Exercise instructions
Take every line containing "officer" out of the records.

Dataset excerpts:
- Opening Delimiter -
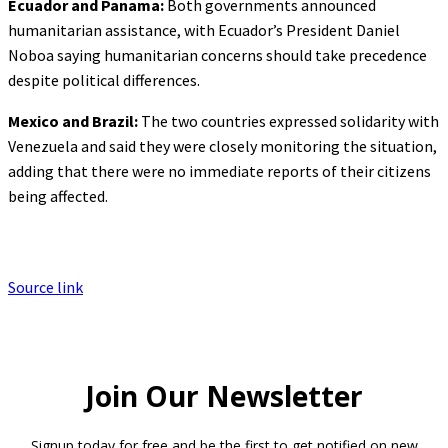
Ecuador and Panama:
Both governments announced
humanitarian assistance, with Ecuador’s President Daniel
Noboa saying humanitarian concerns should take precedence
despite political differences.
Mexico and Brazil:
The two countries expressed solidarity with
Venezuela and said they were closely monitoring the situation,
adding that there were no immediate reports of their citizens
being affected.
Source link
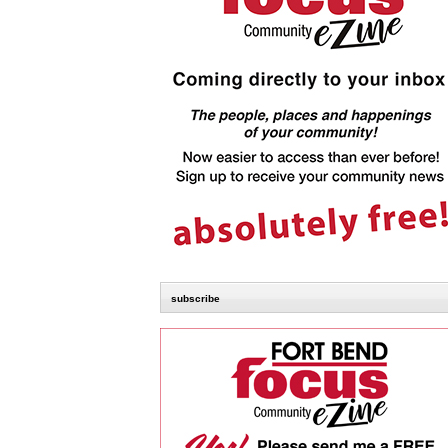
subscribe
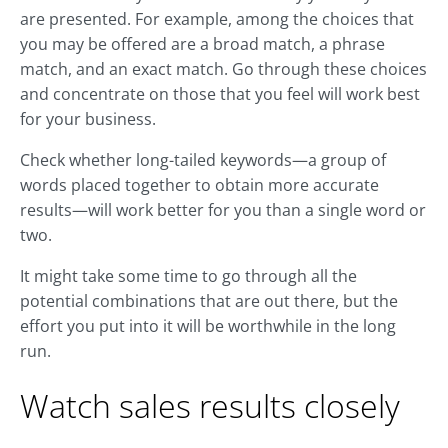
are presented. For example, among the choices that
you may be offered are a broad match, a phrase
match, and an exact match. Go through these choices
and concentrate on those that you feel will work best
for your business.
Check whether long-tailed keywords—a group of
words placed together to obtain more accurate
results—will work better for you than a single word or
two.
It might take some time to go through all the
potential combinations that are out there, but the
effort you put into it will be worthwhile in the long
run.
Watch sales results closely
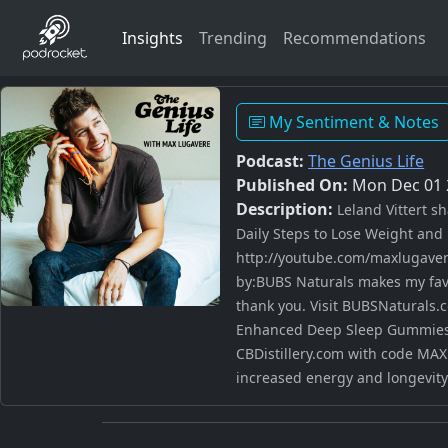
Insights
Trending
Recommendations
My Sentiment & Notes
Podcast:
The Genius Life
Published On:
Mon Dec 01 
Description:
Leland Vittert s
Daily Steps to Lose Weight and 
http://youtube.com/maxlugaver
by:BUBS Naturals makes my favor
thank you. Visit BUBSNaturals.c
Enhanced Deep Sleep Gummies a
CBDistillery.com with code MAX
increased energy and longevity.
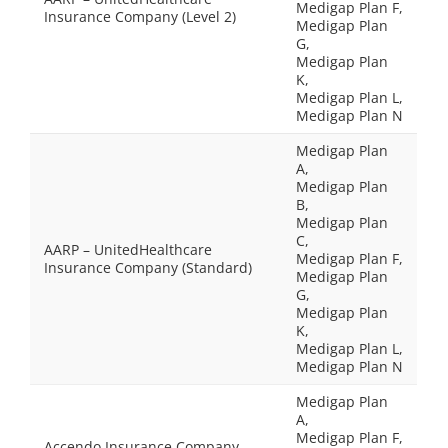
Medigap Plan F,
Insurance Company (Level 2)
Medigap Plan
G,
Medigap Plan
K,
Medigap Plan L,
Medigap Plan N
Medigap Plan
A,
Medigap Plan
B,
Medigap Plan
C,
AARP – UnitedHealthcare
Medigap Plan F,
Insurance Company (Standard)
Medigap Plan
G,
Medigap Plan
K,
Medigap Plan L,
Medigap Plan N
Medigap Plan
A,
Medigap Plan F,
Accendo Insurance Company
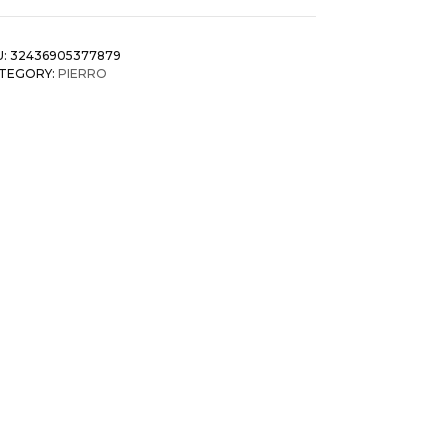
U:
32436905377879
TEGORY:
PIERRO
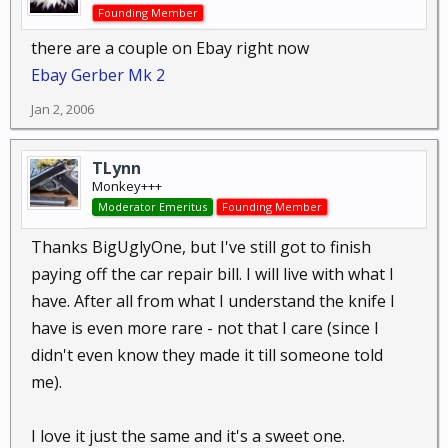
Founding Member
there are a couple on Ebay right now
Ebay Gerber Mk 2
Jan 2, 2006
TLynn
Monkey+++
Moderator Emeritus
Founding Member
Thanks BigUglyOne, but I've still got to finish
paying off the car repair bill. I will live with what I
have. After all from what I understand the knife I
have is even more rare - not that I care (since I
didn't even know they made it till someone told
me).
I love it just the same and it's a sweet one.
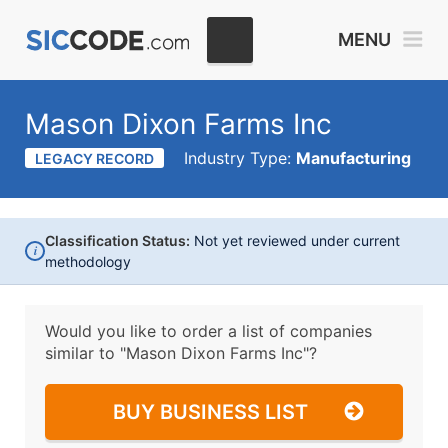
MENU
Mason Dixon Farms Inc
Industry Type:
Manufacturing
LEGACY RECORD
Classification Status:
Not yet reviewed under current
i
methodology
Would you like to order a list of companies
similar to
"Mason Dixon Farms Inc"?
BUY BUSINESS LIST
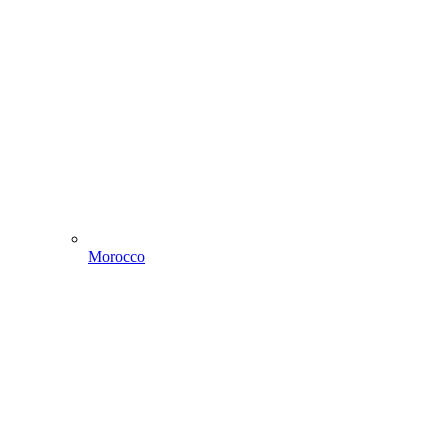
Morocco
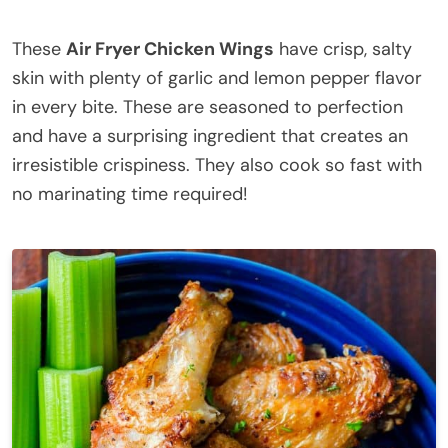
These
Air Fryer Chicken Wings
have crisp, salty
skin with plenty of garlic and lemon pepper flavor
in every bite. These are seasoned to perfection
and have a surprising ingredient that creates an
irresistible crispiness. They also cook so fast with
no marinating time required!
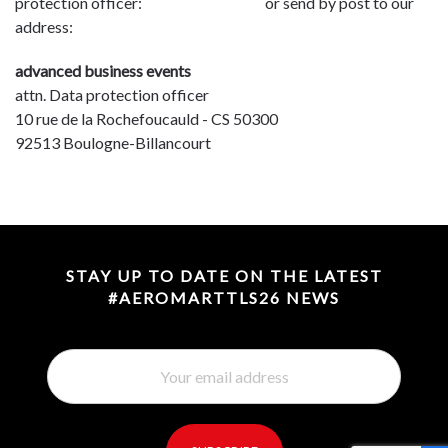
protection officer:
dpo@advbe.com
or send by post to our
address:
advanced business events
attn. Data protection officer
10 rue de la Rochefoucauld - CS 50300
92513 Boulogne-Billancourt
STAY UP TO DATE ON THE LATEST
#AEROMARTTLS26 NEWS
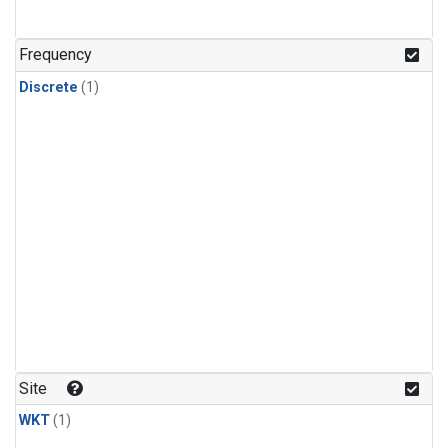
Frequency
Discrete
(1)
Site
WKT
(1)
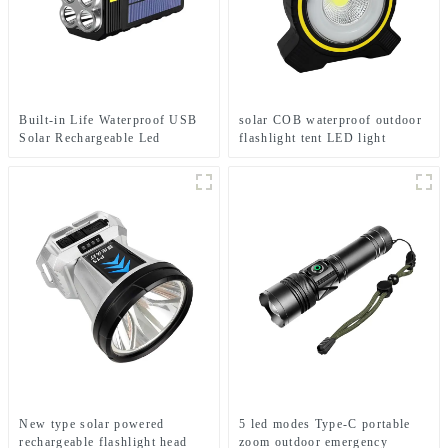
Built-in Life Waterproof USB
solar COB waterproof outdoor
Solar Rechargeable Led
flashlight tent LED light
Flashlight Solar Searchlight
New type solar powered
5 led modes Type-C portable
rechargeable flashlight head
zoom outdoor emergency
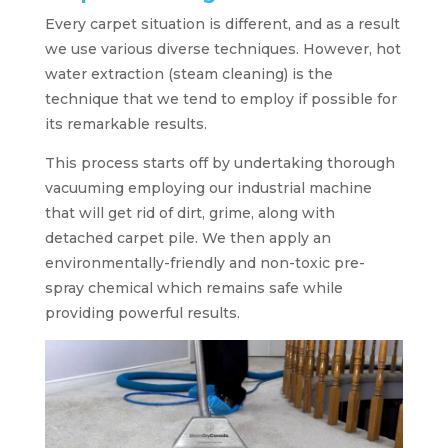
Every carpet situation is different, and as a result
we use various diverse techniques. However, hot
water extraction (steam cleaning) is the
technique that we tend to employ if possible for
its remarkable results.
This process starts off by undertaking thorough
vacuuming employing our industrial machine
that will get rid of dirt, grime, along with
detached carpet pile. We then apply an
environmentally-friendly and non-toxic pre-
spray chemical which remains safe while
providing powerful results.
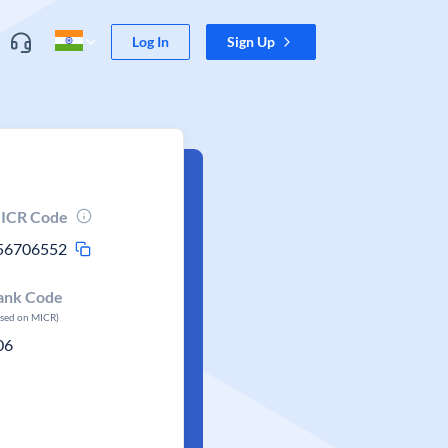
Log In
Sign Up
ICR Code
56706552
ank Code
ased on MICR)
06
- Closing Delimiter -
Exercise response
protection officer:
attn. Data protection officer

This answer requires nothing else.